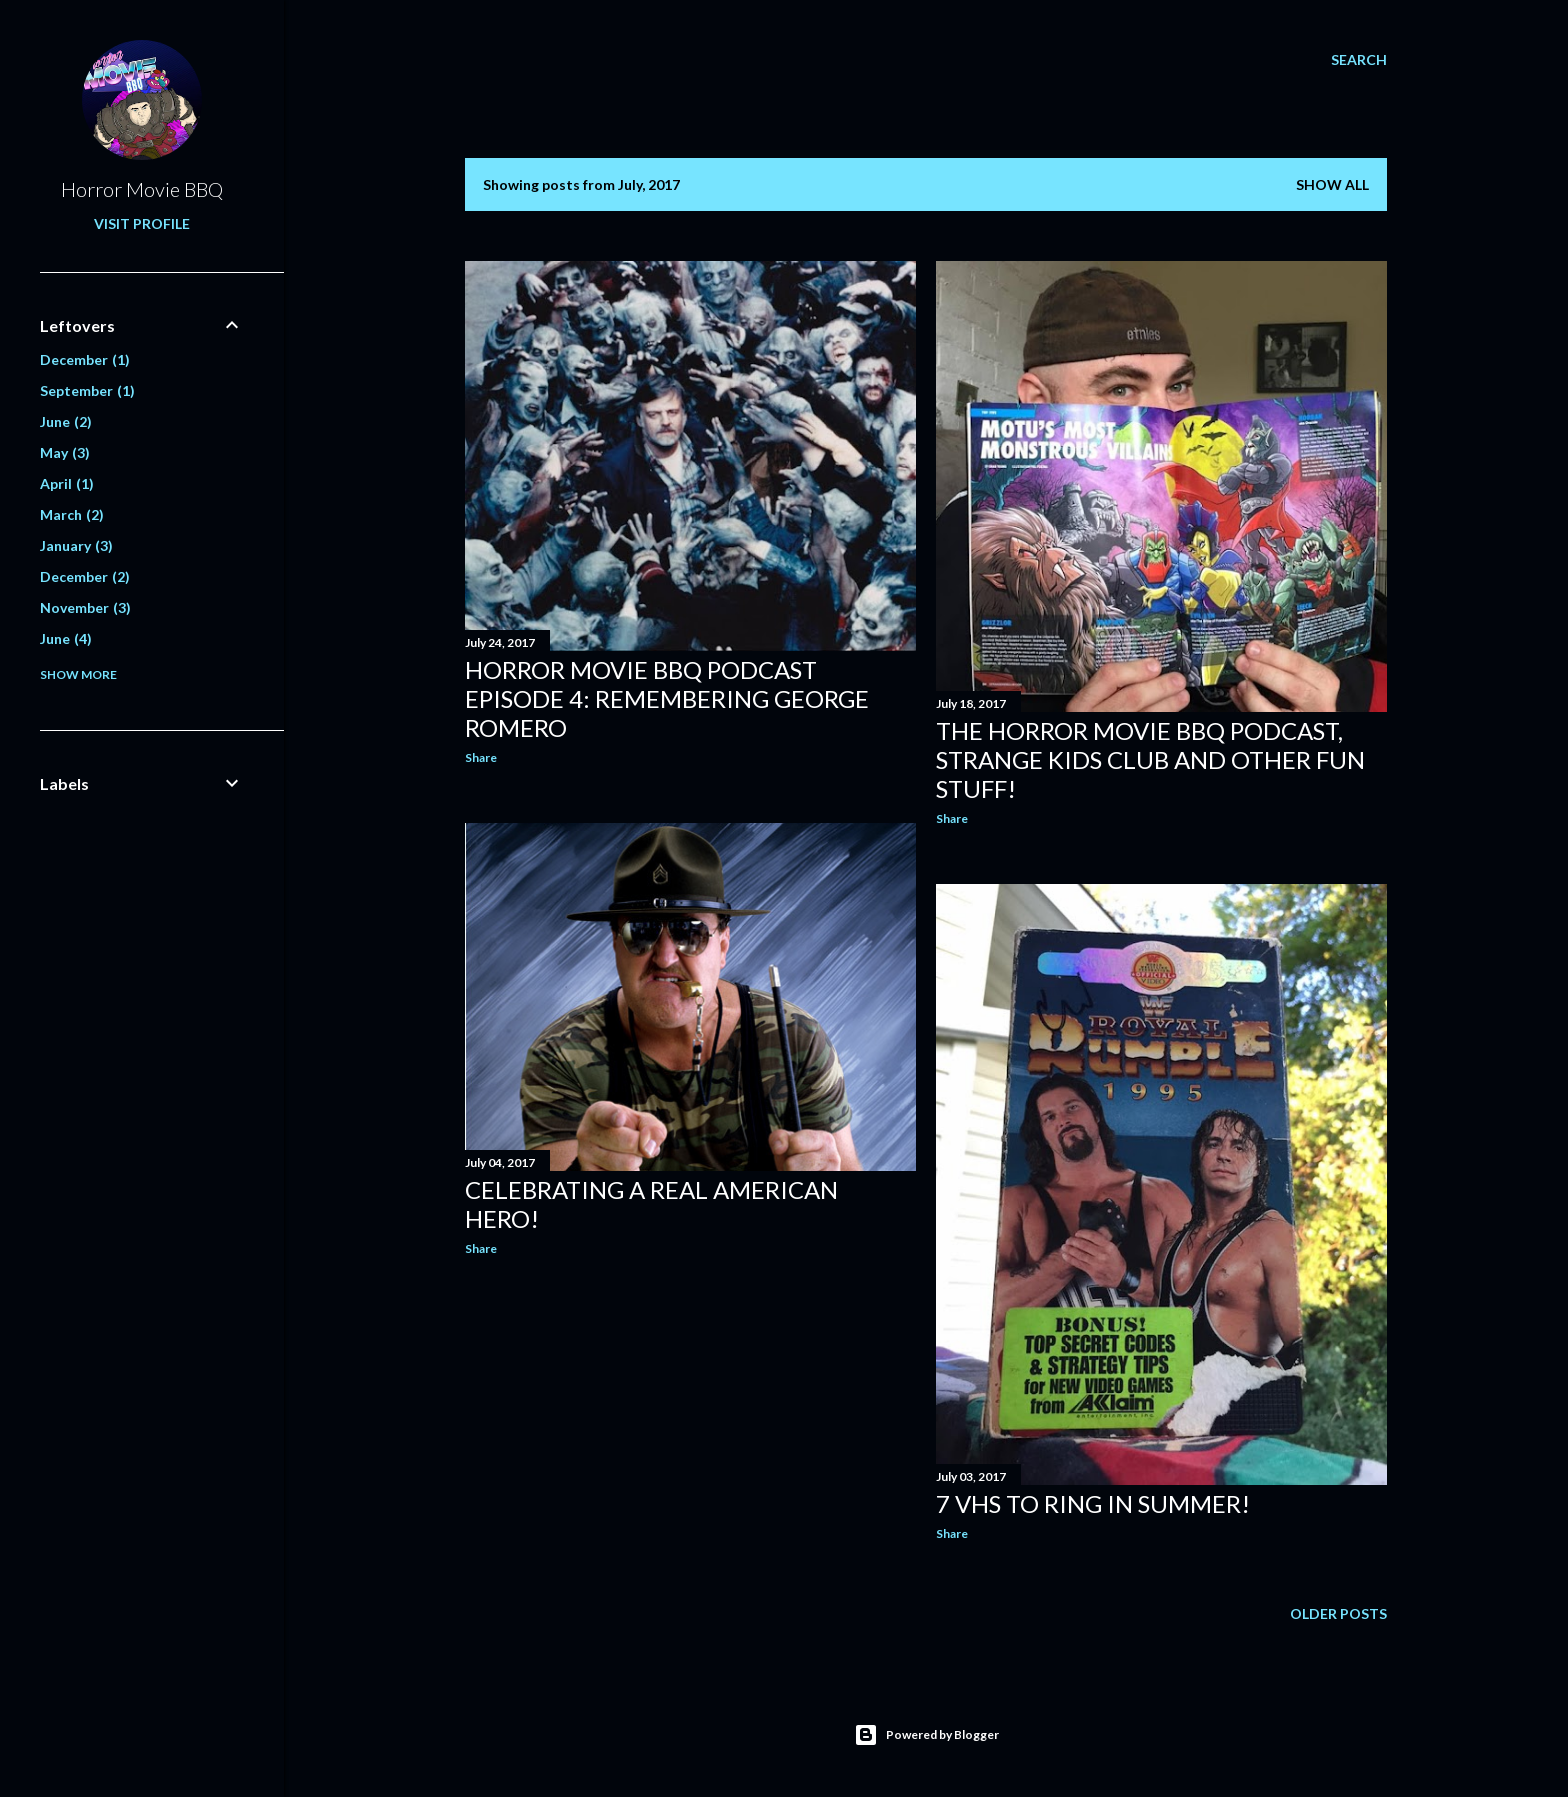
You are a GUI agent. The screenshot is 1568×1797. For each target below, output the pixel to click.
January (76, 545)
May (65, 452)
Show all (1332, 184)
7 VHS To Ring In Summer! (1093, 1503)
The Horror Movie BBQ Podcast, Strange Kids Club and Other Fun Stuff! (1150, 759)
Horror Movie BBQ (142, 189)
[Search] (1359, 60)
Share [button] (481, 757)
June (66, 421)
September (87, 390)
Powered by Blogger (926, 1735)
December (85, 359)
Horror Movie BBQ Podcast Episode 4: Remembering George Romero (667, 698)
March (72, 514)
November (85, 607)
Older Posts (1338, 1613)
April (67, 483)
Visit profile (142, 223)
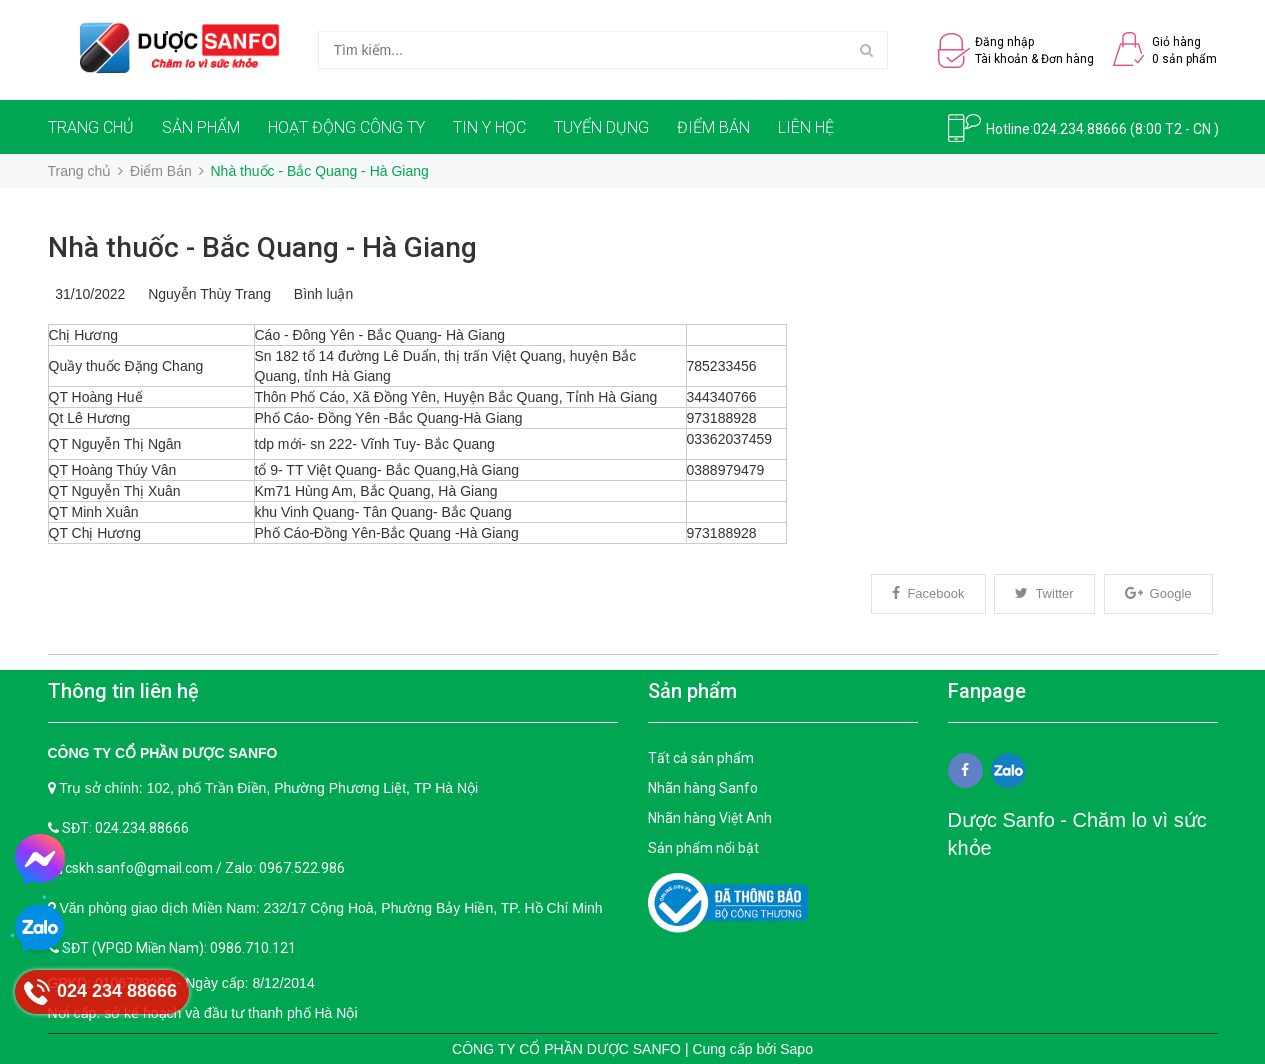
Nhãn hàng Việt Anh (710, 818)
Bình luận (319, 294)
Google (1158, 593)
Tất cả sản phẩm (701, 758)
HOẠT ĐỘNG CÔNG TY (346, 127)
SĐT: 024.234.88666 (125, 828)
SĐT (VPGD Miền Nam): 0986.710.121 (179, 948)
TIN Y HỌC (489, 127)
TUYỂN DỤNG (601, 127)
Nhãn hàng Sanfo (703, 788)
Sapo (796, 1049)
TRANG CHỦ (91, 127)
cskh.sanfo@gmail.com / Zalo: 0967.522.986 (205, 868)
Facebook (928, 593)
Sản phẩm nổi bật (703, 848)
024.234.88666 (1080, 129)
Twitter (1044, 593)
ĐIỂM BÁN (713, 127)
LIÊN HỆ (806, 127)
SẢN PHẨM (201, 127)
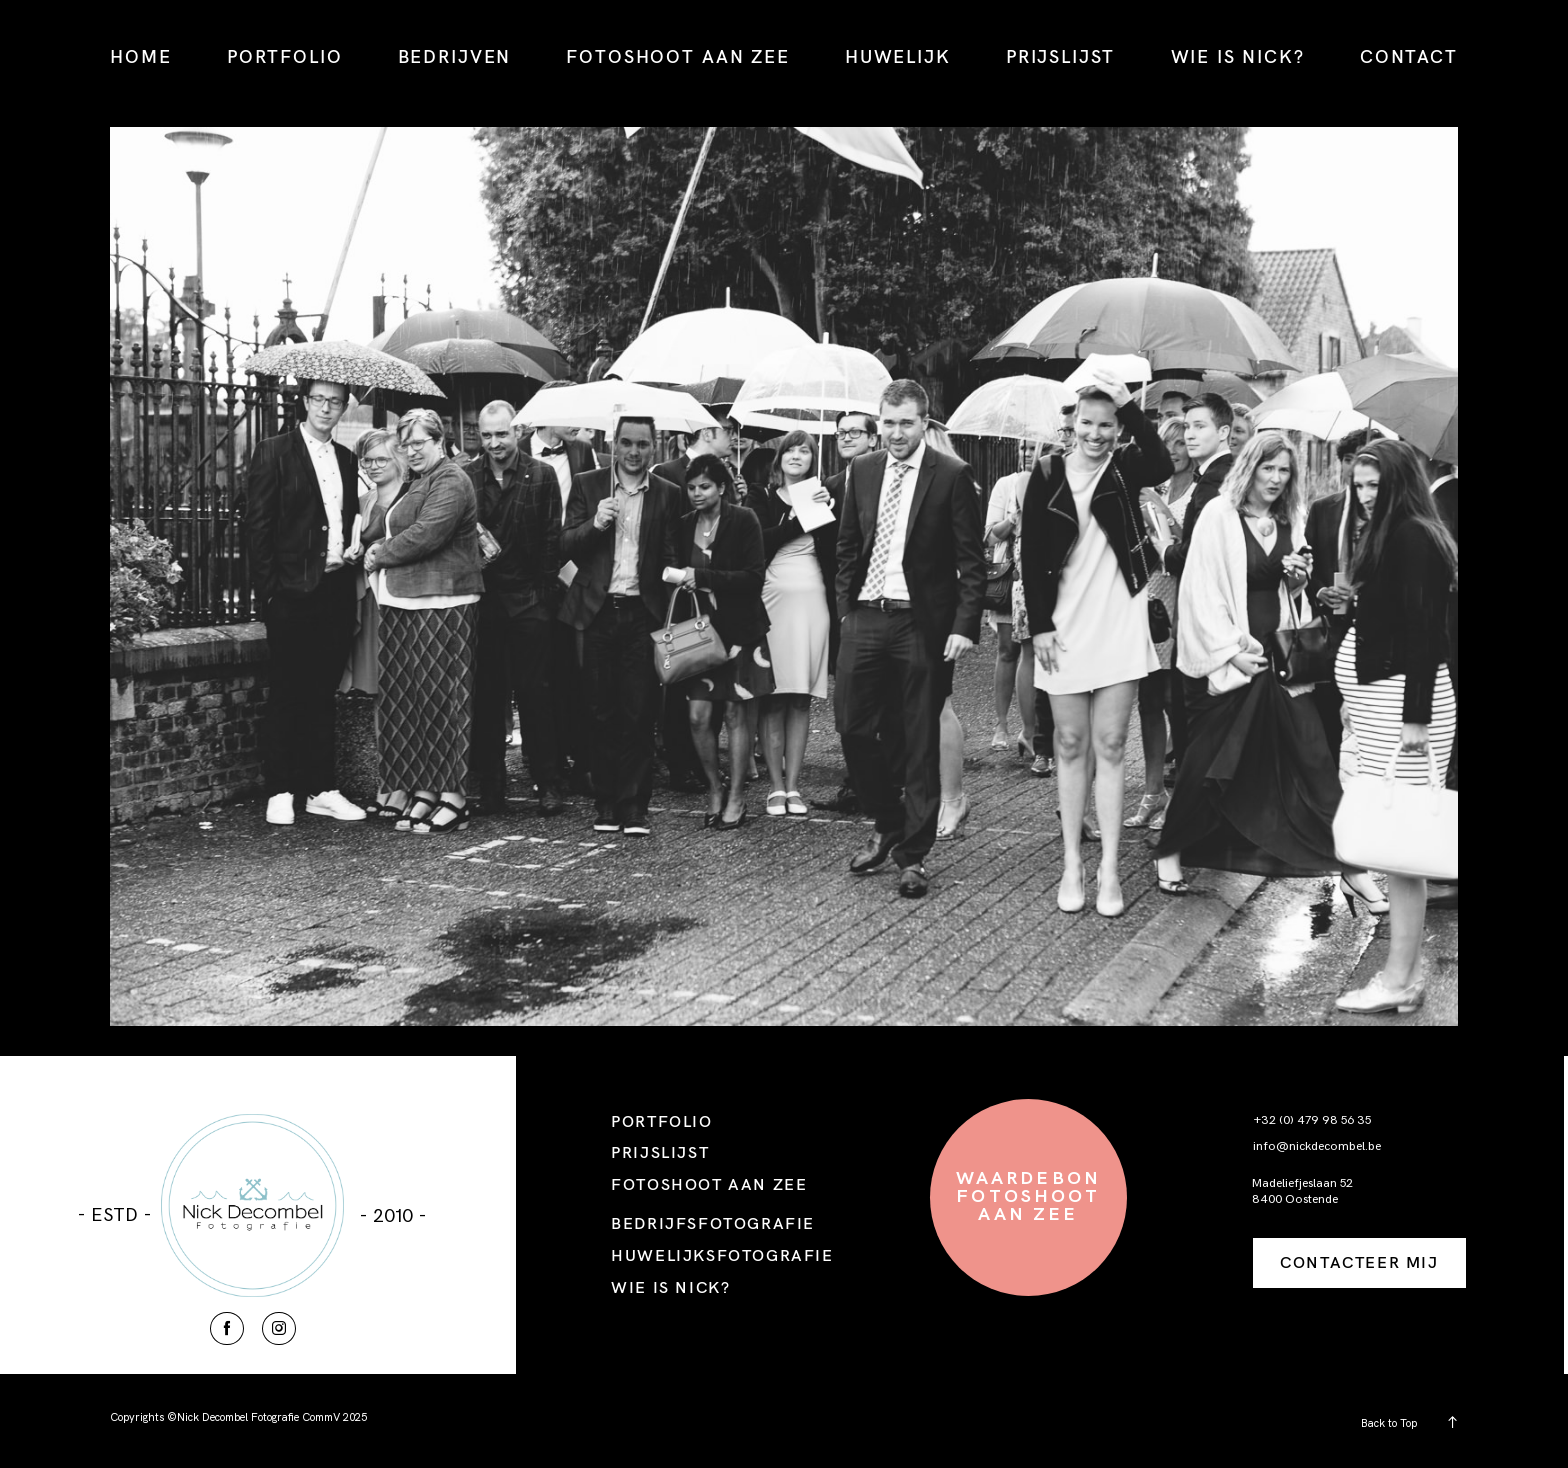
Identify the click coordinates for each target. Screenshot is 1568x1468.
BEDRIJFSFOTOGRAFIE (713, 1223)
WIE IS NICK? (1238, 56)
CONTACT (1409, 56)
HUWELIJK (898, 56)
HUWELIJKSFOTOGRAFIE (722, 1255)
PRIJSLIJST (1060, 56)
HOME (140, 56)
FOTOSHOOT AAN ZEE (677, 56)
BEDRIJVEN (455, 56)
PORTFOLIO (285, 56)
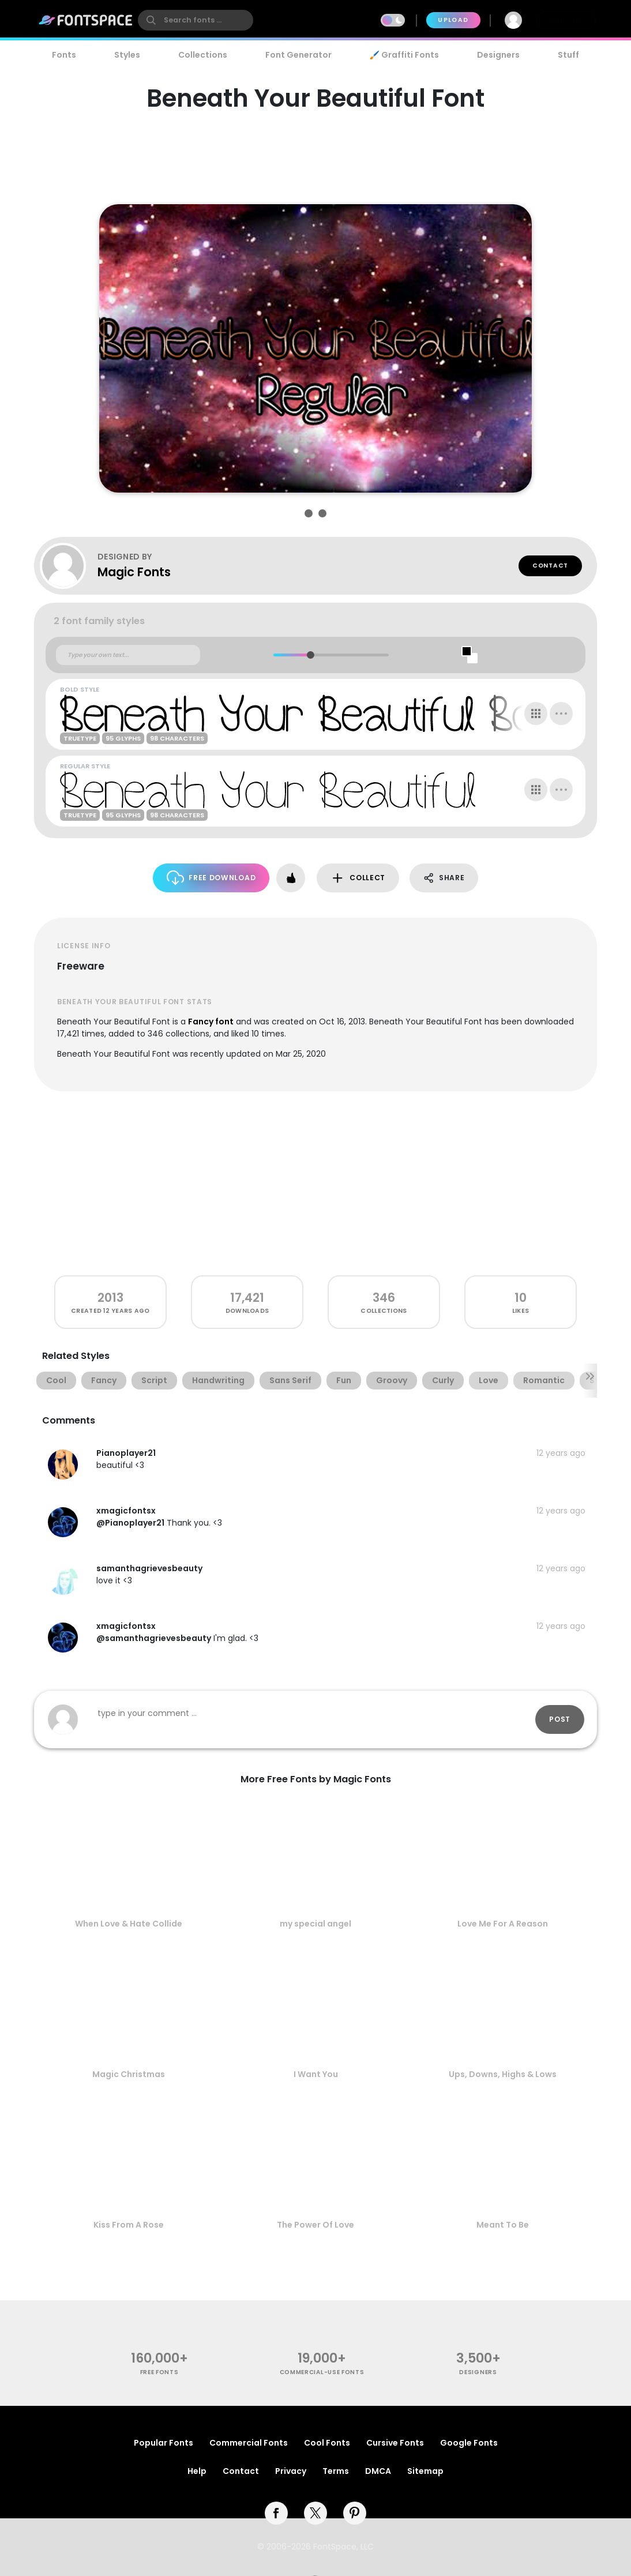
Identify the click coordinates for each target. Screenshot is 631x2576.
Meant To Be (502, 2224)
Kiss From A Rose (128, 2224)
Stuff (568, 55)
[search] (195, 20)
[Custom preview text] (128, 655)
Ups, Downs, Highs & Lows (503, 2074)
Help (196, 2471)
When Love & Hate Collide (128, 1923)
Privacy (290, 2471)
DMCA (378, 2471)
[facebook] (276, 2513)
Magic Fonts (134, 572)
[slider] (310, 655)
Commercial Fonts (248, 2443)
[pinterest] (354, 2513)
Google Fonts (469, 2443)
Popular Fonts (163, 2443)
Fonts (64, 55)
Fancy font (211, 1021)
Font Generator (298, 55)
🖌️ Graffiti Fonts (404, 55)
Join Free (566, 20)
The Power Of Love (315, 2224)
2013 (110, 1297)
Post (559, 1719)
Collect (357, 878)
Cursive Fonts (395, 2443)
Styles (127, 55)
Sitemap (425, 2471)
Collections (202, 55)
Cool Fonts (327, 2443)
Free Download (211, 877)
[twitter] (315, 2513)
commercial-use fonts (322, 2372)
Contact (550, 565)
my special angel (315, 1923)
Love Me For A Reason (502, 1923)
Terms (335, 2471)
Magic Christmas (128, 2074)
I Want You (316, 2074)
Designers (498, 55)
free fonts (159, 2372)
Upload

____

▶ [BRIEF]: Using the records above, return verbatim only the part that opens with the line containing "The Horror Movie" and closes with the line containing "Nhãn hàng Việt Anh (710, 818)"; pictures stay out.

▶ [WRITTEN REPLY]:
The Horror Movie BBQ Podcast, Strange Kids Club and Other Fun Stuff! (1150, 759)
Horror Movie BBQ (142, 189)
[Search] (1359, 60)
Share [button] (481, 757)
June (66, 421)
September (87, 390)
Powered by Blogger (926, 1735)
December (85, 359)
Horror Movie BBQ Podcast Episode 4: Remembering George Romero (667, 698)
March (72, 514)
November (85, 607)
Older Posts (1338, 1613)
April (67, 483)
Visit profile (142, 223)
Nhãn hàng Việt Anh (710, 818)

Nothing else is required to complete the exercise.